Conservatism holds that authority should control education, restrain agitations and demonstrations, impose restrictions on freedom of speech and publication, strengthen the powers of the police and support the security services. When in power it tends to follow this course and to make no apology for doing so, for this is how its supporters want it to behave. In its internal organisation it follows the same pattern, the leaders exercising greater authority, and the general body of members a less active influence, than in any of our other movements. Strongly supportive of individual enterprise in economic matters, conservatism discourages it in political and intellectual affairs, stressing instead the value of loyalty and conformity.

Liberalism holds that the function of government in political and intellectual affairs is not to reduce differences of opinion, but to encourage them so far as may be consistent with the security of the state, and Liberal Assemblies tend to carry this theory into practice.

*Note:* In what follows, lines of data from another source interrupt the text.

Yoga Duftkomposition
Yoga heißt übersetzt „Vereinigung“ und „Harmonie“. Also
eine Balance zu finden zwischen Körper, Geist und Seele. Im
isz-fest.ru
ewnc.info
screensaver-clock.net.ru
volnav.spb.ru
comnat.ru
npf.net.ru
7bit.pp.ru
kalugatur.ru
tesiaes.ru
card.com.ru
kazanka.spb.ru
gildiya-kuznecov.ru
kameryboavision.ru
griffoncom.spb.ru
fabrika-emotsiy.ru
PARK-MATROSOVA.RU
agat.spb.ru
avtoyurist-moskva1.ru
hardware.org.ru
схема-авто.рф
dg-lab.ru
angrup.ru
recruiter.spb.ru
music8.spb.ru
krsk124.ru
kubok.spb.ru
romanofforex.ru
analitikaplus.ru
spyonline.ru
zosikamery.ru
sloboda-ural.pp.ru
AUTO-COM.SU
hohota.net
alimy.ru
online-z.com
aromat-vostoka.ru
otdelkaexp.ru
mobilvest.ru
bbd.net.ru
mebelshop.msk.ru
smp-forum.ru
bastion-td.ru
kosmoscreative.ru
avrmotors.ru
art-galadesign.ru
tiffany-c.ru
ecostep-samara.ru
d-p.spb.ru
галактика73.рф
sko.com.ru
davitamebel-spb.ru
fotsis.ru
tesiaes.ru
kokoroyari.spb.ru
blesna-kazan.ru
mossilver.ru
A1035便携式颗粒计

They are inclined, noticeably more than Conservative Conferences, to pass resolutions going against the policies favoured by their leaders.

When the Labour Party holds power it often finds itself obliged to act, in many respects, in the same way as conservatism, but it cannot do so with the same wholeheartedness. Its socialist component, holding the state to be an enemy of political and intellectual freedom rather than a defender of it, strives for a reduction in the control exercised by government over political and intellectual life. Here, again, the theory advocated appears in party practice, the socialist wing using its freedom of action to put forward ideas that often do much to alienate the electoral support gained by the carefully moderate pronouncements of the leaders.

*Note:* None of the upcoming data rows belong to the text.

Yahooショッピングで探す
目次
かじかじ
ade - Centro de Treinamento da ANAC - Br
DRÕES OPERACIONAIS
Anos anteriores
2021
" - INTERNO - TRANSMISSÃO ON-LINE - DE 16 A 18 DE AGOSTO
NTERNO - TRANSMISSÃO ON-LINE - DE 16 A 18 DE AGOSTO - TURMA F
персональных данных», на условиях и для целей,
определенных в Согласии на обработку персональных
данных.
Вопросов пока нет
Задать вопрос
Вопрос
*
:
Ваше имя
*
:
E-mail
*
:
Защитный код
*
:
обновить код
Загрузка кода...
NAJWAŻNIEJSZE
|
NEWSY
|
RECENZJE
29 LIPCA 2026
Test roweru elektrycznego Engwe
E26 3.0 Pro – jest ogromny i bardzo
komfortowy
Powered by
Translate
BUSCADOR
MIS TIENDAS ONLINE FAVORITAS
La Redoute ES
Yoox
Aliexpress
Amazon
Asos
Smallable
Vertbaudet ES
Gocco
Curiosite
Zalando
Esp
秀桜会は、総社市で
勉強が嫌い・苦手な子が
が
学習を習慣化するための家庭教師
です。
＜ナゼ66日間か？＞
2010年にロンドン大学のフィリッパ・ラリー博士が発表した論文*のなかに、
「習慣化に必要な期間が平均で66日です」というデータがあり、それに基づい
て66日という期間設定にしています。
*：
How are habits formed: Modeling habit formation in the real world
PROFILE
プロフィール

Communism (to be read, we recall, as including Trotskyism and the other revolutionary socialist bodies) would go still farther than socialism, demanding freedom to propagate not merely peaceful reform but revolution, violent if need be, while anarchism would abolish all political/intellectual control. Required to restrain their demands for goods and services, the people of an anarchist society would be expected to exercise the fullest freedom in the realm of ideas.

In moving along the range from conservatism towards anarchism the degree of economic freedom favoured dwindles while political/intellectual freedom increases, but each of these changes is consistent over the whole range. In respect of these features, also, the movements fall into the same order as before.

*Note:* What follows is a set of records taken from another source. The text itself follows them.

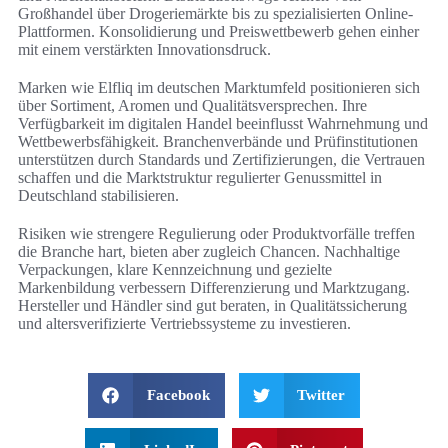
Großhandel über Drogeriemärkte bis zu spezialisierten Online-
Plattformen. Konsolidierung und Preiswettbewerb gehen einher
mit einem verstärkten Innovationsdruck.
Marken wie Elfliq im deutschen Marktumfeld positionieren sich
über Sortiment, Aromen und Qualitätsversprechen. Ihre
Verfügbarkeit im digitalen Handel beeinflusst Wahrnehmung und
Wettbewerbsfähigkeit. Branchenverbände und Prüfinstitutionen
unterstützen durch Standards und Zertifizierungen, die Vertrauen
schaffen und die Marktstruktur regulierter Genussmittel in
Deutschland stabilisieren.
Risiken wie strengere Regulierung oder Produktvorfälle treffen
die Branche hart, bieten aber zugleich Chancen. Nachhaltige
Verpackungen, klare Kennzeichnung und gezielte
Markenbildung verbessern Differenzierung und Marktzugang.
Hersteller und Händler sind gut beraten, in Qualitätssicherung
und altersverifizierte Vertriebssysteme zu investieren.
Facebook
Twitter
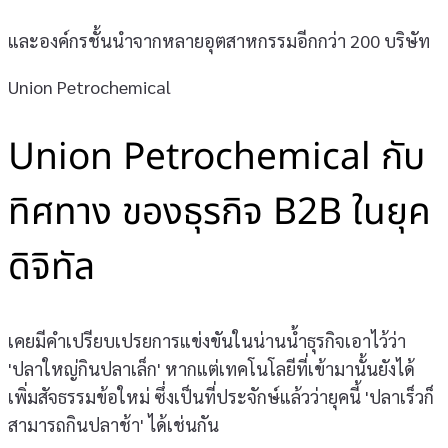
และองค์กรชั้นนำจากหลายอุตสาหกรรมอีกกว่า 200 บริษัท
Union Petrochemical
Union Petrochemical กับ
ทิศทาง ของธุรกิจ B2B ในยุค
ดิจิทัล
เคยมีคำเปรียบเปรยการแข่งขันในน่านน้ำธุรกิจเอาไว้ว่า
'ปลาใหญ่กินปลาเล็ก' หากแต่เทคโนโลยีที่เข้ามานั้นยังได้
เพิ่มสัจธรรมข้อใหม่ ซึ่งเป็นที่ประจักษ์แล้วว่ายุคนี้ 'ปลาเร็วก็
สามารถกินปลาช้า' ได้เช่นกัน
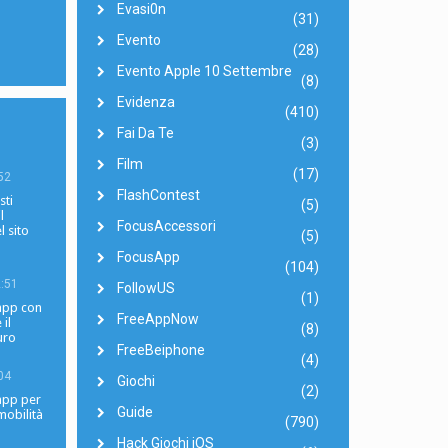
Evasi0n
(31)
Evento
(28)
Evento Apple 10 Settembre
(8)
Evidenza
(410)
Fai Da Te
(3)
Film
(17)
52
FlashContest
sti
(5)
l
FocusAccessori
l sito
(5)
FocusApp
(104)
:51
FollowUS
(1)
 app con
FreeAppNow
 il
(8)
uro
FreeBeiphone
(4)
04
Giochi
(2)
 app per
Guide
mobilità
(790)
Hack Giochi iOS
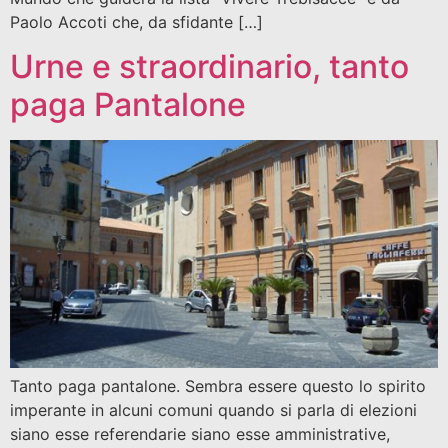
Paolo Accoti che, da sfidante […]
Urne e straordinario, tanto
paga Pantalone
Tanto paga pantalone. Sembra essere questo lo spirito
imperante in alcuni comuni quando si parla di elezioni
siano esse referendarie siano esse amministrative,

Theory as a Guide to Action

I will take one more feature in confirmation: the valuation the movements respectively place upon theory as a guide to action. Conservatism sets this low. One book by a prominent modern conservative has a chapter entitled ‘Conservative Philosophy,’ but any idea that this may indicate high valuation of theory disappears on reading its opening sentences:

So far, then, as philosophy or doctrine is concerned, the wise Conservative travels light. Conservative principles cannot be precisely tabulated. To ask what is the nature of Conservatism is more to the point than to seek to categorise it. [2]

The same author adds that from Hume conservatives get ‘skepticism, the sense of the fallibility of human reason,’ and from Burke ‘the love of the concrete and the hatred of abstraction.’ Adherence to what experience has proven viable, reluctance to go adventuring after strange theories, sound as dominant notes in conservative thought.

Liberalism allows theory a more prominent role, taking its philosophy straight and recognising the Philosophical Radicalism of Bentham and others as one of the sources from which it sprang. The movement has been described, by the editors of one collection of extracts from liberal writers and speakers, as ‘a set of ideas,’ [3] a phrase conservatives, preferring to be guided by ‘traditional manners of behaviour’ and ‘balance, prudence and moderation] [4] would not welcome as a description of their own beliefs. Emphasis upon this distinction was a feature of the long struggle of the two parties through the late nineteenth and early twentieth centuries, conservative writers repeatedly accusing liberalism of being so committed to rigid theories as to have lost necessary pragmatic flexibility.

From some of the viewpoints available today this difference between conservatism and liberalism looks like hardly more than a shift of emphasis; the next step brings a more substantial change. Unlike liberalism, socialism accepts only provisionally the private ownership, nationalism and status differences of existing society, and in seeking to move forward to a new earth, if not also a new heaven, it relies upon theory to show the route. At this point in the series theory comes to be valued above practice and experience as a guide to action.

Communism launches out more boldly. Already in 1848 Marx was saying of the communists:

they have over the great mass of the proletariat the advantage of clearly understanding the line of march, the conditions, and the ultimate general prospects of the proletarian movement. [5]

This understanding they can derive only from theory, and Lenin has declared: ‘the role of vanguard fighter can be fulfilled only by a party that is guided by the most advanced theory’ and ‘without communist theory, no communist movement.’ [6] Here theory is valued so highly that even violent revolution is acceptable to bring practice into agreement with it.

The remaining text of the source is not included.